For just a little while longer, knowing how to read a map is a necessary backcountry skill—and you can still find yourself fascinatingly tricked. It's an experience that can happen only outside, in the wilderness, the best, if most brutal, teacher.

I'M BACK IN THE HIMALAYAS—India this time. I click the GPS on at the first camp. Bar graphs instantly pop up, showing which satellites the GPS is locking onto. In 60 seconds I have my current coordinates—waypoint one. I mark my location on the map with an X. No bearings, no declination, no calculation, no triangulation. It's like using a calculator after you've been trained with a slide rule. Magic.

The expedition gets off to a slow start. Each morning the GPS gives me a straight-line azimuth to the hypothetical campsite I plugged in at home, but it's meaningless. My mule skinner has his own idea of how far we will travel each day and will go no farther. When he gets to a campsite he likes, he simply yanks the slipknot on the pack horses and my gear tumbles to the ground. So in the evening I use the GPS to carefully plot the location and elevation of our actual campsite. It works like a charm. I always know where I am. Almost.
For three days we have to creep up a narrow, ticklish canyon. The trail is precarious, chopped out of an overhanging stone face above a thundering river. Always wet and slick and sloppy, the trail is just waiting to throw us off the cliff. Dubious rope bridges cross and recross the torrent. I want to mark the most hazardous places, but for the first time, the GPS fails me.

GPS receivers are line-of-sight devices. They have to be able to "see" the satellites. Their weak radio signals cannot pass through rock, metal, wood, flesh. Deep in the canyon I have such a thin slice of sky that the GPS can't lock onto the satellites. I must revert back to fundamental map-reading skills, sketching in a skull and crossbones in the most sinister places along the river.

Later in the expedition, after I've left the mule skinner and his ornery pack horses behind, I begin to pass through forests so dense, so thickly roofed with canopy, that the GPS is again rendered useless. My trusty old compass repeatedly saves the day.

With only a week remaining, I'm negotiating a delicate rimrock traverse when I accidentally knock my receiver off a ledge, and I'm reduced to navigating the old-fashioned way. I now feel naked without the GPS (and will buy a replacement for the lost unit as soon as I get home).
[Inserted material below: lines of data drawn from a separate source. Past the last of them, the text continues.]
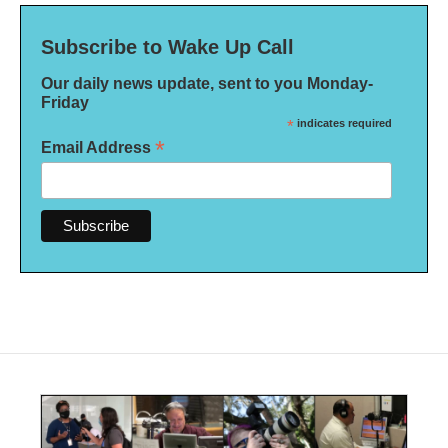
Subscribe to Wake Up Call
Our daily news update, sent to you Monday-
Friday
*
indicates required
*
Email Address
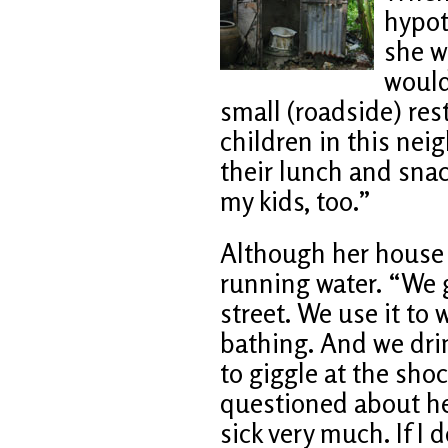
hypot
she w
would
small (roadside) res
children in this nei
their lunch and snack
my kids, too.”
Although her house h
running water. “We 
street. We use it to
bathing. And we drin
to giggle at the sh
questioned about her
sick very much. If I 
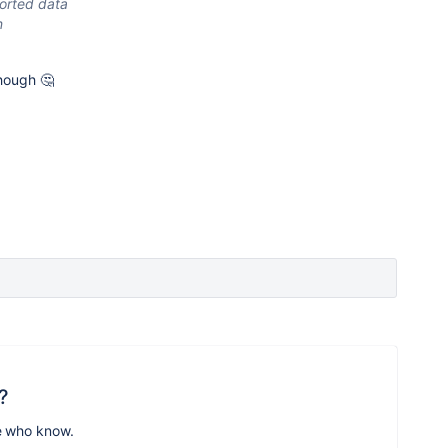
ported data
n
though 🤔
?
e who know.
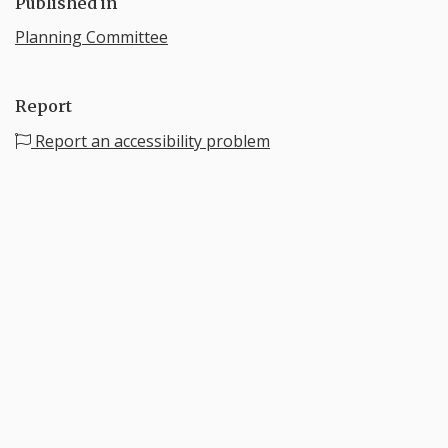
Published in
Planning Committee
Report
Report an accessibility problem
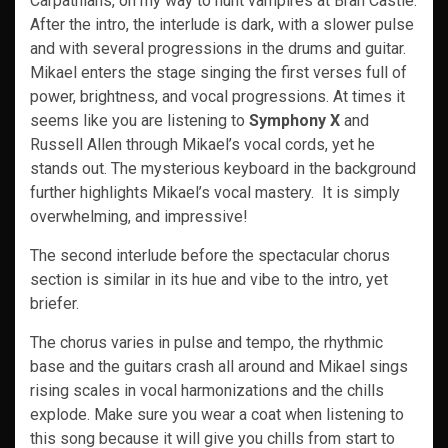
Carpathians, on my way to hunt vampires at Bran Castle.
After the intro, the interlude is dark, with a slower pulse
and with several progressions in the drums and guitar.
Mikael enters the stage singing the first verses full of
power, brightness, and vocal progressions. At times it
seems like you are listening to
Symphony X
and
Russell Allen through Mikael’s vocal cords, yet he
stands out. The mysterious keyboard in the background
further highlights Mikael’s vocal mastery. It is simply
overwhelming, and impressive!
The second interlude before the spectacular chorus
section is similar in its hue and vibe to the intro, yet
briefer.
The chorus varies in pulse and tempo, the rhythmic
base and the guitars crash all around and Mikael sings
rising scales in vocal harmonizations and the chills
explode. Make sure you wear a coat when listening to
this song because it will give you chills from start to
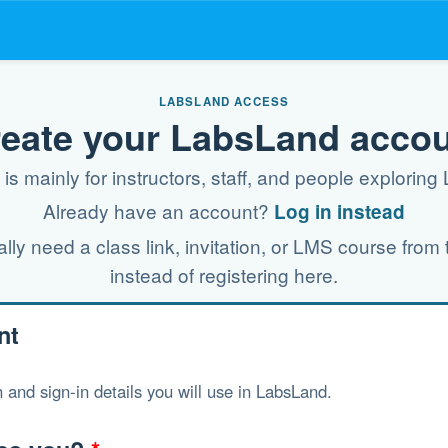
LABSLAND ACCESS
eate your LabsLand acco
is mainly for instructors, staff, and people explorin
Already have an account?
Log in instead
ly need a class link, invitation, or LMS course from t
instead of registering here.
nt
 and sign-in details you will use in LabsLand.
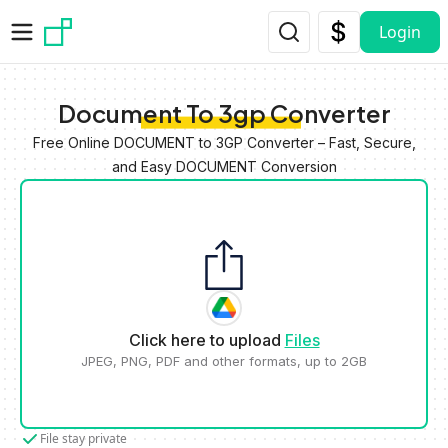
Skip to main content
Login
Document To 3gp Converter
Free Online DOCUMENT to 3GP Converter – Fast, Secure,
and Easy DOCUMENT Conversion
Click here to upload
Files
JPEG, PNG, PDF and other formats, up to 2GB
File stay private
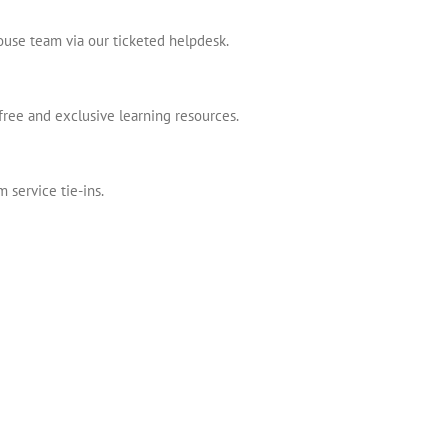
house team via our ticketed helpdesk.
free and exclusive learning resources.
 service tie-ins.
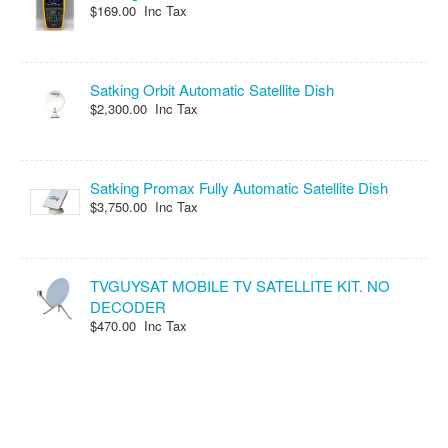
$169.00 Inc Tax
Satking Orbit Automatic Satellite Dish
$2,300.00 Inc Tax
Satking Promax Fully Automatic Satellite Dish
$3,750.00 Inc Tax
TVGUYSAT MOBILE TV SATELLITE KIT. NO
DECODER
$470.00 Inc Tax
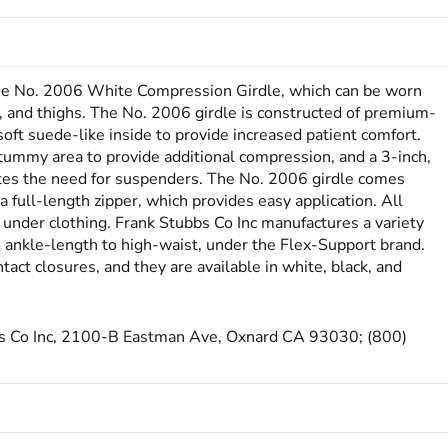
the No. 2006 White Com­­pression Girdle, which can be worn
s, and thighs. The No. 2006 girdle is constructed of premium-
soft suede-like inside to provide increased patient comfort.
 tummy area to provide additional compression, and a 3-inch,
ates the need for suspenders. The No. 2006 girdle comes
 full-length zipper, which provides easy application. All
 under clothing. Frank Stubbs Co Inc manufactures a variety
o ankle-length to high-waist, under the Flex-Support brand.
ct closures, and they are available in white, black, and
bbs Co Inc, 2100-B Eastman Ave, Oxnard CA 93030; (800)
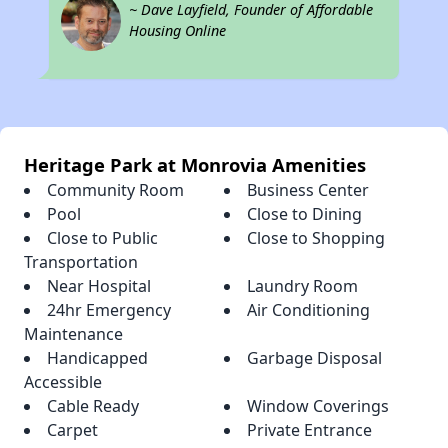
~ Dave Layfield, Founder of Affordable
Housing Online
Heritage Park at Monrovia Amenities
Community Room
Business Center
Pool
Close to Dining
Close to Public
Close to Shopping
Transportation
Near Hospital
Laundry Room
24hr Emergency
Air Conditioning
Maintenance
Handicapped
Garbage Disposal
Accessible
Cable Ready
Window Coverings
Carpet
Private Entrance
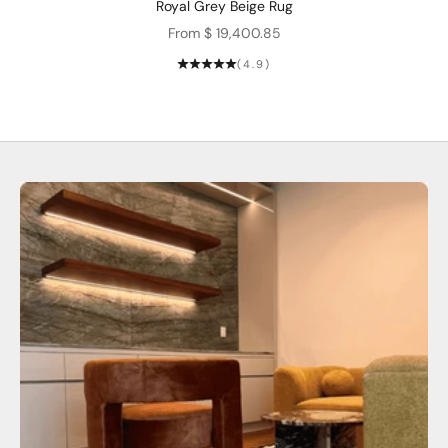
Royal Grey Beige Rug
Sale price
From $ 19,400.85
(4.9)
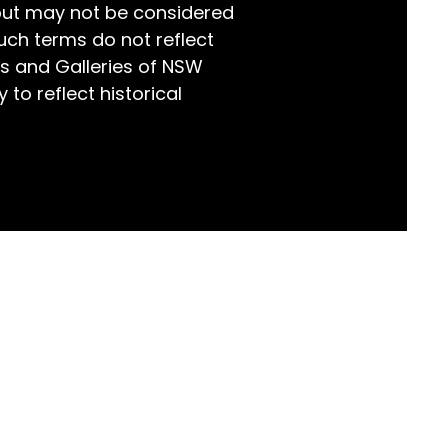
but may not be considered
world!
uch terms do not reflect
s and Galleries of NSW
 to reflect historical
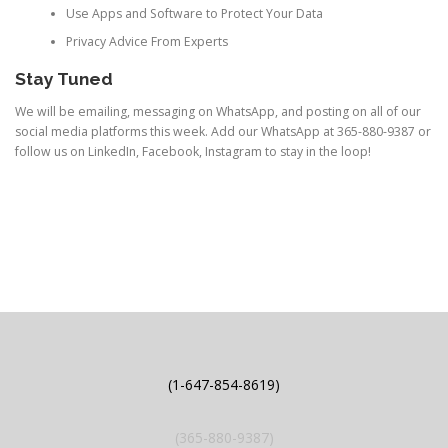
Use Apps and Software to Protect Your Data
Privacy Advice From Experts
Stay Tuned
We will be emailing, messaging on WhatsApp, and posting on all of our
social media platforms this week. Add our WhatsApp at 365-880-9387 or
follow us on LinkedIn, Facebook, Instagram to stay in the loop!
(1-647-854-8619)
(365-880-9387)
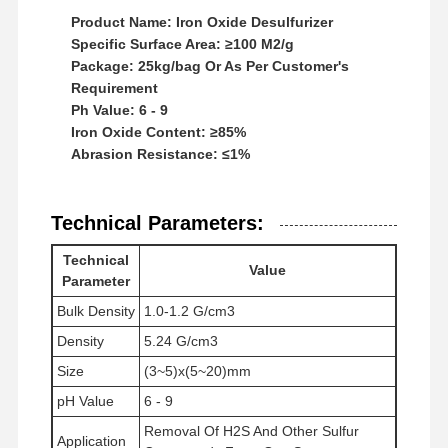
Product Name: Iron Oxide Desulfurizer
Specific Surface Area: ≥100 M2/g
Package: 25kg/bag Or As Per Customer's
Requirement
Ph Value: 6 - 9
Iron Oxide Content: ≥85%
Abrasion Resistance: ≤1%
Technical Parameters:
Technical
Value
Parameter
Bulk Density
1.0-1.2 G/cm3
Density
5.24 G/cm3
Size
(3~5)x(5~20)mm
होम
उत्पाद
वीडियो
हमारे बारे में
pH Value
6 - 9
Removal Of H2S And Other Sulfur
Application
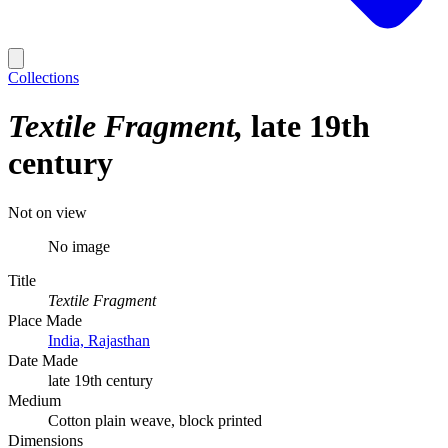
Collections
Textile Fragment
late 19th
century
Not on view
No image
Title
Textile Fragment
Place Made
India, Rajasthan
Date Made
late 19th century
Medium
Cotton plain weave, block printed
Dimensions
Eventually I arc back down onto the shadowy green floodplain of the Indian subcontinent. Malevolent bamboo forests once again. After a while I have to give up on even the inimitable map and compass. No matter what direction the compass points, or what the map shows, the foliage is so impenetrable I can't move ten feet off-trail. The footpath is all that matters.

On what turns out to be the last day of the journey, I get lost. I slump to the ground at the bewildering junction of three trails. It's crushingly hot and humid. My eyes are burning with sweat, my legs covered with scratches, bugs crawling all over me. I've been following paths that wiggle and dogleg for so long I feel as if I'm trapped in a maze. I don't know where I am and I don't care. I just want to get out. Too bad I have no idea which path leads me back to civilization.

I drink the last of my water and apathetically try to determine exactly how much I would pay for an ice-cold beer. I've got it down to somewhere between 50 bucks and a year's salary when a little girl appears.

Across her small forehead is a tumpline that cinches a large, conical basket of rice against her back. She is barefoot, her head lowered. When she sees me, she stops. I think she's going to run away, but she doesn't. I smile and go into a pantomime. I make the motions of eating and drinking. I make the sounds of cars and trucks. I throttle an invisible motorbike. I honk and toot and wave. Then I nod toward each of the three paths and raise my arms in the air.

She laughs and, with one lithe brown arm, points—the most ancient way of navigating known to humankind.